= Vicalloy =

Family of cobalt-iron-vanadium alloys

Vicalloy is a family of cobalt-iron-vanadium wrought ferromagnetic alloys which have high coercivity and are used to make permanent magnets and other magnetic components. Vicalloy is precipitation hardened and can be formed by a number of cold working techniques. It is commonly used in electromechanical device applications, such as Wiegand wires because it shows a large Wiegand effect.

It consists of 52% cobalt, 10% vanadium, trace amounts of elements such as carbon and manganese, and balance (~37%) iron.

Its magnetic maximum energy product BH_{max} is 1 MGOe when cast and as high as 3.5 MGOe when appropriately cold worked.
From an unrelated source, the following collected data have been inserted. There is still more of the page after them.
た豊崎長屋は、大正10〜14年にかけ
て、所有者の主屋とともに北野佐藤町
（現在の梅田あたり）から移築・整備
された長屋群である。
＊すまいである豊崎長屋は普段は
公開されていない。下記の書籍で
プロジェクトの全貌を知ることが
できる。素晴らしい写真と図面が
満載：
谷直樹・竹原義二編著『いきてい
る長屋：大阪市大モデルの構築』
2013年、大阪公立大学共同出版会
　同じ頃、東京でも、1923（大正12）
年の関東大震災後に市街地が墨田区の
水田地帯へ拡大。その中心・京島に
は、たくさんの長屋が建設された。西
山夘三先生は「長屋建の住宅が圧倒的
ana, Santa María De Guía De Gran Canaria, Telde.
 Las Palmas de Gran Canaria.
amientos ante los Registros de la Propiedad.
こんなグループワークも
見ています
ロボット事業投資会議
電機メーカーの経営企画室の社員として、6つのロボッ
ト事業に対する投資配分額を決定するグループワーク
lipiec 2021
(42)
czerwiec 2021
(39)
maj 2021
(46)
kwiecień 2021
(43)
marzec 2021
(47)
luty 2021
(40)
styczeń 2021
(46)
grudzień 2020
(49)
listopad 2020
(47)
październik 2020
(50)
'Vicalloy' was used in hysteresis motors both in solid and laminated form (for higher frequency applications) by Vactric Ltd and Walter Jones Ltd - neither company still exist- using material produced and processed by Telcon Ltd (now owned by Carpenter Technology Corporation) from about 2008. 'Electrical Times' published an article 'Magnetic Alloys for Hysteresis Motors' by D.R. Driver on 10 August 1967 which includes some magnetic characteristics of Vicalloy and P6 alloy. Work on applications in hysteresis motors was done at Aston University, UK, (the late Nick Capoldi who joined Smiths Industries) and The Electrical Research Association, UK, (Tasker and Bradford), amongst others.